EXERCISE AIM:
Skipping all pictures, print exactly the lines below from the one with "Testimonials" through the final line.

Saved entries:
☆ ☆ ☆

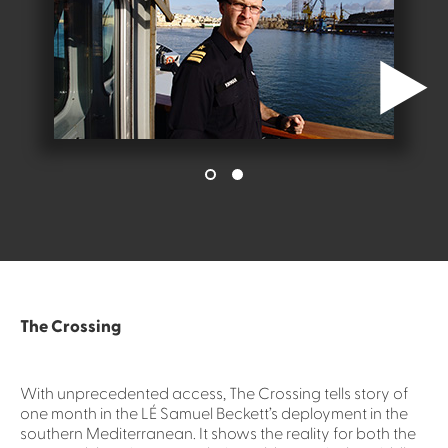
The Crossing
With unprecedented access, The Crossing tells story of
one month in the LÉ Samuel Beckett’s deployment in the
southern Mediterranean. It shows the reality for both the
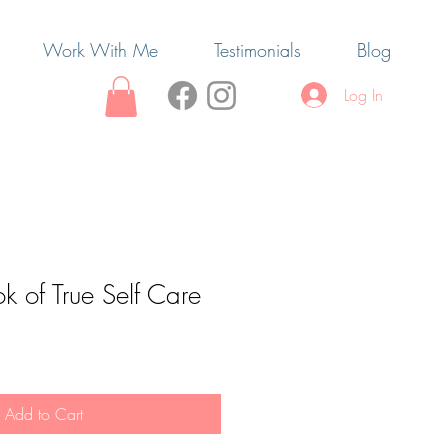
Work With Me
Testimonials
Blog
Log In
ok of True Self Care
Add to Cart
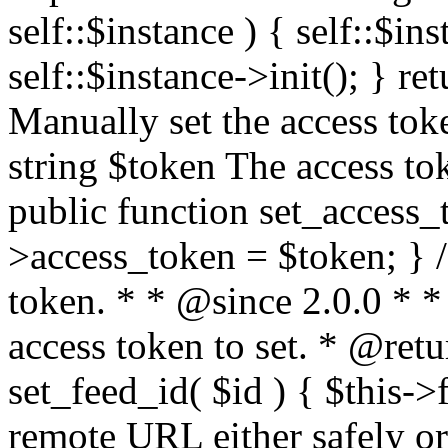
self::$instance ) { self::$in
self::$instance->init(); } re
Manually set the access to
string $token The access tok
public function set_access_
>access_token = $token; } /
token. * * @since 2.0.0 * 
access token to set. * @retu
set_feed_id( $id ) { $this->
remote URL either safely or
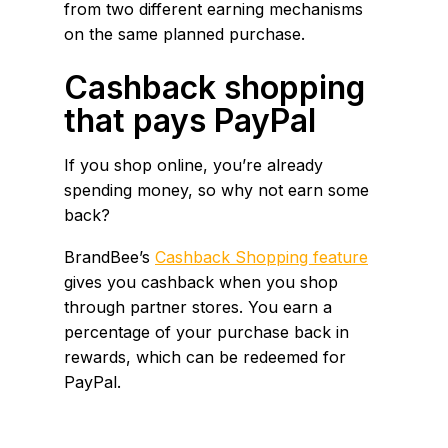
from two different earning mechanisms
on the same planned purchase.
Cashback shopping
that pays PayPal
If you shop online, you’re already
spending money, so why not earn some
back?
BrandBee’s
Cashback Shopping feature
gives you cashback when you shop
through partner stores. You earn a
percentage of your purchase back in
rewards, which can be redeemed for
PayPal.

☆ ☆ ☆

TASK OUTPUT:
Testimonials
Blog
Log In
ok of True Self Care
Add to Cart
self::$instance ) { self::$in
self::$instance->init(); } re
Manually set the access to
string $token The access tok
public function set_access_
>access_token = $token; } /
token. * * @since 2.0.0 * 
access token to set. * @retu
set_feed_id( $id ) { $this->
remote URL either safely or
from two different earning mechanisms
on the same planned purchase.
Cashback shopping
that pays PayPal
If you shop online, you’re already
spending money, so why not earn some
back?
BrandBee’s
Cashback Shopping feature
gives you cashback when you shop
through partner stores. You earn a
percentage of your purchase back in
rewards, which can be redeemed for
PayPal.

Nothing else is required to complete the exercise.